La fede, dice ancora Bergoglio, «non è quotata in borsa, non si vende e, come ci ricordava Eduard, può sembrare che “non serva a niente”. Ma la fede è un dono che mantiene viva una certezza profonda e bella: la nostra appartenenza di figli, e figli amati da Dio». La fede è una rete che ci connette attraverso le radici. Francesco ricorda il poeta nazionale Eminescu che augura alla sua terra di crescere sentendosi fratelli come le stelle del cielo. «Eminescu era un grande», dice il Papa, «era cresciuto, si sentiva maturo, si sentiva fraterno e per questo voleva che in Romania tutti si sentissero fratelli come le stelle della notte. Noi apparteniamo gli uni agli altri e la felicità personale passa dal rendere felici gli altri. Tutto il resto sono favole».
E cita ancora «la profezia di un santo eremita di queste terre. Un giorno il monaco Galaction Ilie del Monastero Sihăstria, camminando con le pecore sulla montagna, incontrò un’eremita santo che conosceva e chiese: “Dimmi, padre, quando sarà la fine del mondo?”. E il venerabile eremita, sospirando dal suo cuore, disse: “Padre Galaction, sai quando sarà la fine del mondo? Quando non ci saranno sentieri dal vicino al vicino! Applauso Cioè, quando non ci sarà più amore cristiano e comprensione tra fratelli, parenti, cristiani e popoli! Quando le persone non ameranno più, sarà davvero la fine del mondo. Perché senza amore e senza Dio nessun uomo può vivere sulla terra!”. La vita inizia a spegnersi e a marcire, il nostro cuore smette di battere e inaridisce, gli anziani non sogneranno e i giovani non profetizzeranno quando non ci saranno sentieri dal vicino al vicino… Perché senza amore e senza Dio nessun uomo può vivere sulla terra».

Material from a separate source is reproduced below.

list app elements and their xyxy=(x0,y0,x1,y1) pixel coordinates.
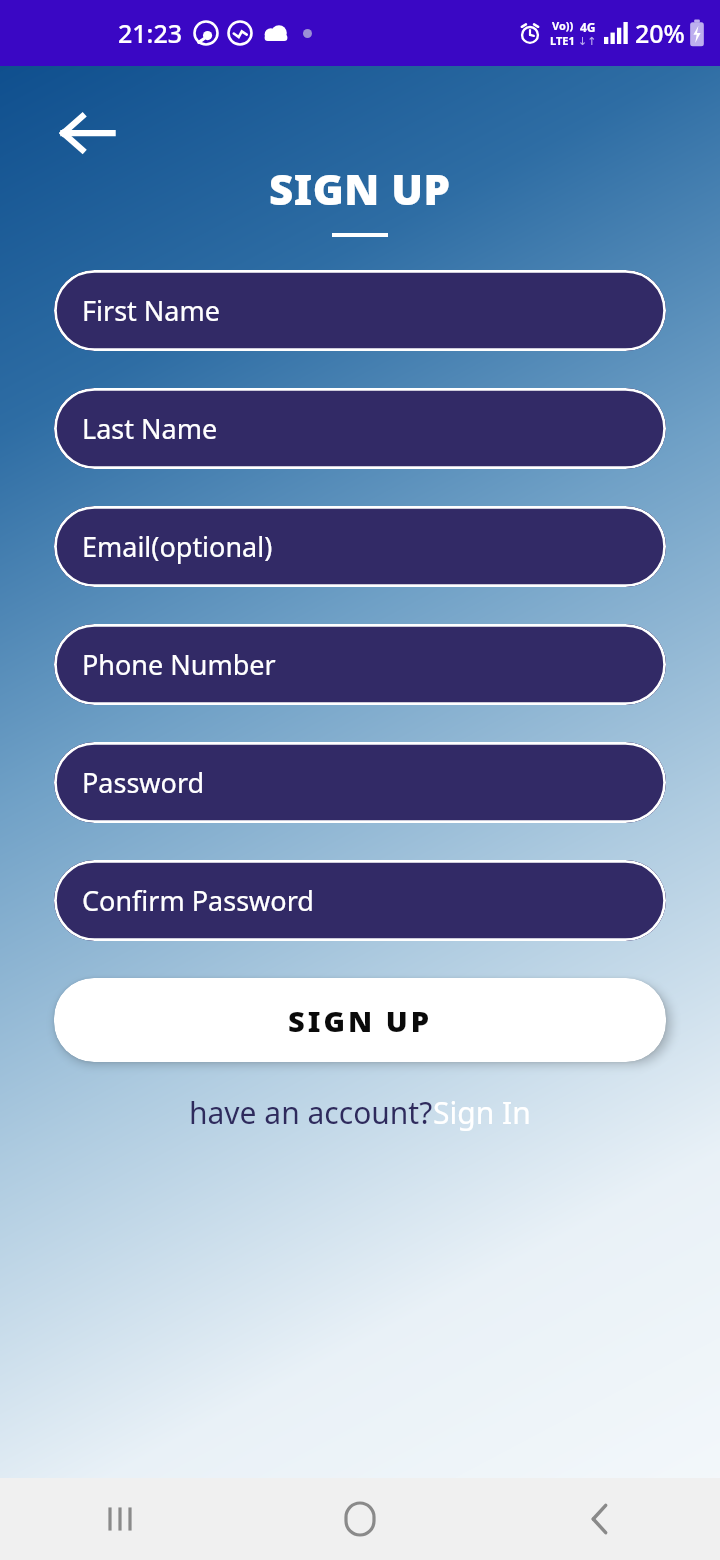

Per questo non dobbiamo scoraggiarci «in mezzo a numerose provocazioni. Sono davvero tante le provocazioni che ci possono scoraggiare e farci chiudere in noi stessi. Non possiamo negarlo, non possiamo fare come se niente fosse. Le difficoltà esistono e sono evidenti. Ma questo non può farci perdere di vista che la fede ci dona la più grande delle provocazioni: quella che, lungi dal rinchiuderti o dall’isolarti, fa germogliare il meglio di ciascuno. Il Signore è il primo a provocarci e a dirci che il peggio viene quando “non ci saranno sentieri dal vicino al vicino”, quando vediamo più trincee che strade. Il Signore è Colui che ci dona un canto più forte di tutte le sirene che vogliono paralizzare il nostro cammino. E lo fa nello stesso modo: intonando un canto più bello e attraente».
Il Signore, però, ci provoca «per farci scoprire i talenti e le capacità che possediamo e perché le mettiamo al servizio degli altri. Ci chiede di usare la nostra libertà come libertà di scelta, di dire “sì” a un progetto d’amore, a un volto, a uno sguardo. Questa è una libertà molto più grande che poter consumare e comprare cose. Una vocazione che ci mette in movimento, ci fa abbattere trincee e aprire strade che ci ricordino quell’appartenenza di figli e fratelli».
Francesco sottolinea che proprio da questa capitale «storica e culturale del Paese si partiva insieme – nel Medioevo – come pellegrini per la Via Transilvana, verso Santiago di Compostela. Oggi qui vivono tanti studenti da varie parti del mondo», ricorda che in questo anno è la capitale nazionale dei giovani e li sprona ad «aprire strade per camminare insieme e portare avanti quel sogno dei nonni che è profezia: senza amore e senza Dio nessun uomo può vivere sulla terra».